===== DATA FOR THE TASK

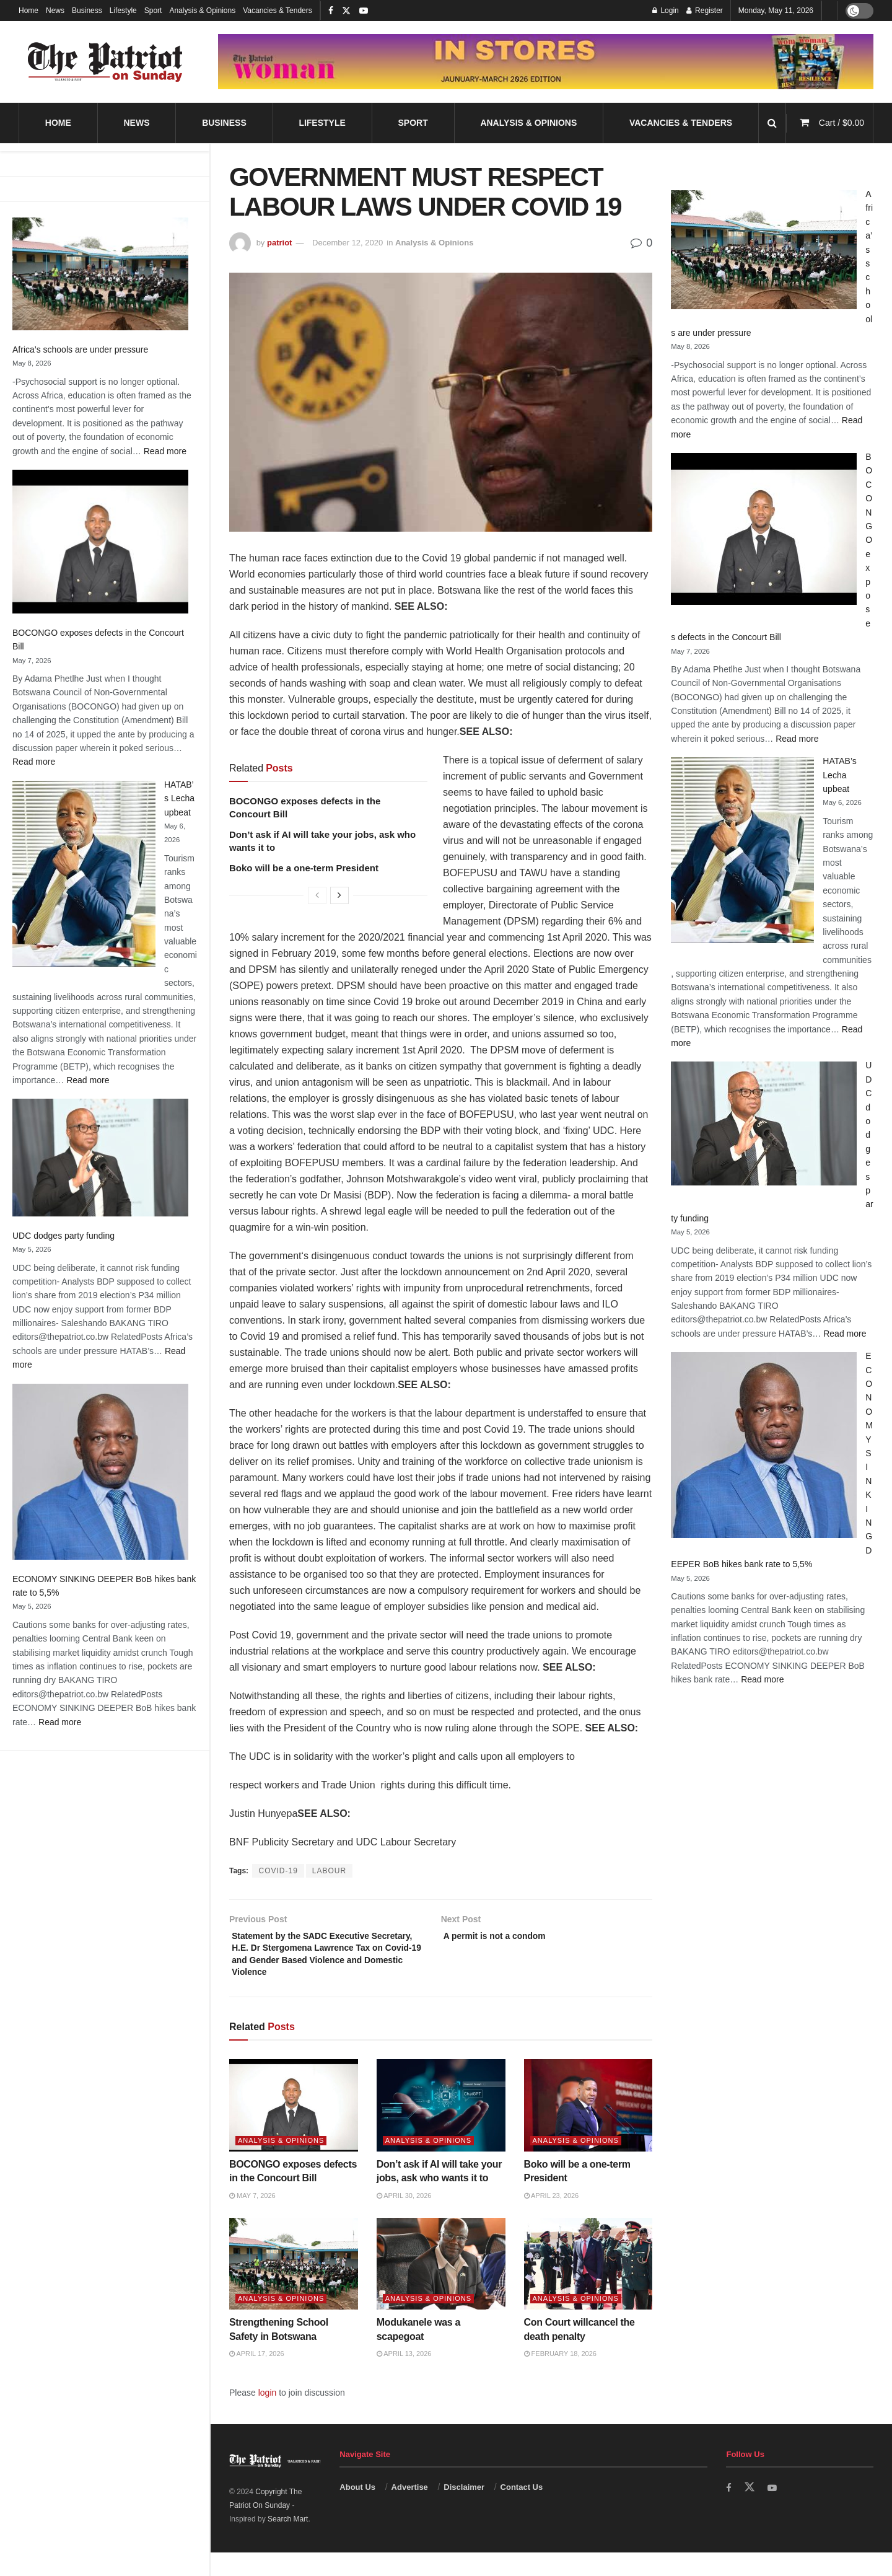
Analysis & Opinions (202, 10)
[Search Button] (772, 123)
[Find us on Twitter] (750, 2511)
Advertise (409, 2511)
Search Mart (288, 2543)
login (267, 2416)
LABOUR (329, 1870)
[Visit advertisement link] (545, 61)
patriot (279, 242)
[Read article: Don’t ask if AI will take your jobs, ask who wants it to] (441, 2129)
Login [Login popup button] (665, 10)
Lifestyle (123, 10)
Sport (153, 10)
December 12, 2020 (347, 242)
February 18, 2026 (560, 2377)
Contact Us (522, 2511)
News (55, 10)
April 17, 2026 (256, 2377)
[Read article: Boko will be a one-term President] (588, 2129)
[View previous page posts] (317, 895)
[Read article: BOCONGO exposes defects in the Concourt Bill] (293, 2129)
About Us (357, 2511)
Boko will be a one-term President (303, 868)
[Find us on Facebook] (729, 2512)
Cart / (841, 123)
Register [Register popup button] (704, 10)
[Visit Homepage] (105, 62)
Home (28, 10)
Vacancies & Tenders (277, 10)
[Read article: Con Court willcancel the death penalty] (588, 2287)
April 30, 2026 (404, 2219)
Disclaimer (464, 2511)
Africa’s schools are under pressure (80, 349)
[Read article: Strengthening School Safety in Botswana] (293, 2287)
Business (87, 10)
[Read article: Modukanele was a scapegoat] (441, 2287)
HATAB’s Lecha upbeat (179, 798)
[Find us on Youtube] (773, 2512)
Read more (165, 451)
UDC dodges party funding (63, 1236)
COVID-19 (277, 1870)
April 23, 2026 (551, 2219)
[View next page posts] (339, 895)
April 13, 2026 (404, 2377)
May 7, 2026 (252, 2219)
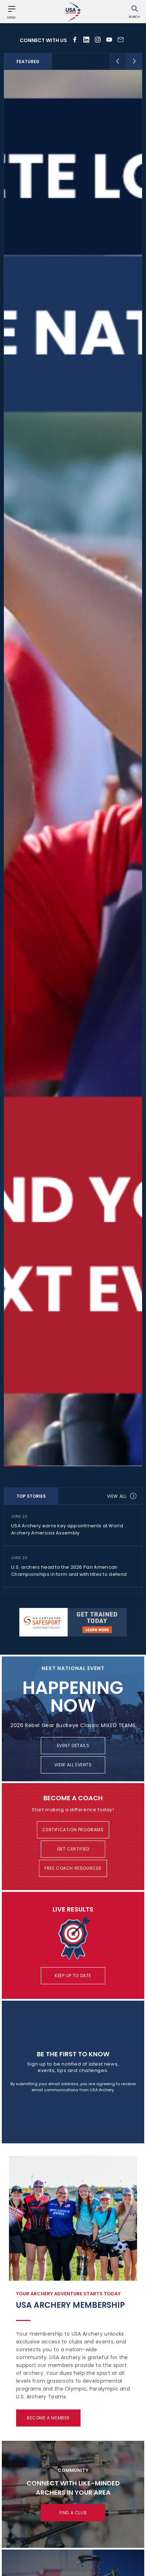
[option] (73, 768)
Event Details (73, 1745)
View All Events (73, 1765)
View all (122, 1496)
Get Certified (73, 1849)
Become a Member (48, 2418)
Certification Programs (72, 1830)
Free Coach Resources (73, 1868)
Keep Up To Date (73, 1975)
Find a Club (73, 2513)
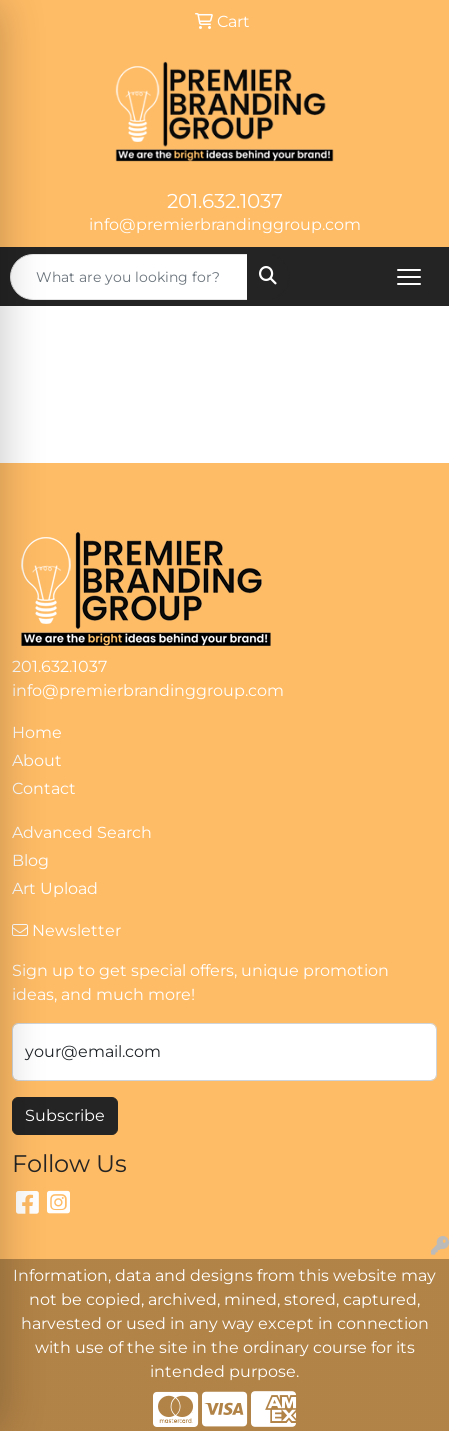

==========

### EXERCISE DIRECTIONS:
Go through the listing above and write it out again exactly, dropping the pictures.

### RESULT FOR THIS EXERCISE:
Analysis & Opinions (202, 10)
[Search Button] (772, 123)
[Find us on Twitter] (750, 2511)
Advertise (409, 2511)
Search Mart (288, 2543)
login (267, 2416)
LABOUR (329, 1870)
[Visit advertisement link] (545, 61)
patriot (279, 242)
[Read article: Don’t ask if AI will take your jobs, ask who wants it to] (441, 2129)
Login [Login popup button] (665, 10)
Lifestyle (123, 10)
Sport (153, 10)
December 12, 2020 (347, 242)
February 18, 2026 (560, 2377)
Contact Us (522, 2511)
News (55, 10)
April 17, 2026 (256, 2377)
[Read article: Boko will be a one-term President] (588, 2129)
[View previous page posts] (317, 895)
[Read article: BOCONGO exposes defects in the Concourt Bill] (293, 2129)
About Us (357, 2511)
Boko will be a one-term President (303, 868)
[Find us on Facebook] (729, 2512)
Cart / (841, 123)
Register [Register popup button] (704, 10)
[Visit Homepage] (105, 62)
Home (28, 10)
Vacancies & Tenders (277, 10)
[Read article: Con Court willcancel the death penalty] (588, 2287)
April 30, 2026 (404, 2219)
Disclaimer (464, 2511)
Africa’s schools are under pressure (80, 349)
[Read article: Strengthening School Safety in Botswana] (293, 2287)
Business (87, 10)
[Read article: Modukanele was a scapegoat] (441, 2287)
HATAB’s Lecha upbeat (179, 798)
[Find us on Youtube] (773, 2512)
Read more (165, 451)
UDC dodges party funding (63, 1236)
COVID-19 (277, 1870)
April 23, 2026 (551, 2219)
[View next page posts] (339, 895)
April 13, 2026 (404, 2377)
May 7, 2026 (252, 2219)
[option] (73, 768)
Event Details (73, 1745)
View All Events (73, 1765)
View all (122, 1496)
Get Certified (73, 1849)
Become a Member (48, 2418)
Certification Programs (72, 1830)
Free Coach Resources (73, 1868)
Keep Up To Date (73, 1975)
Find a Club (73, 2513)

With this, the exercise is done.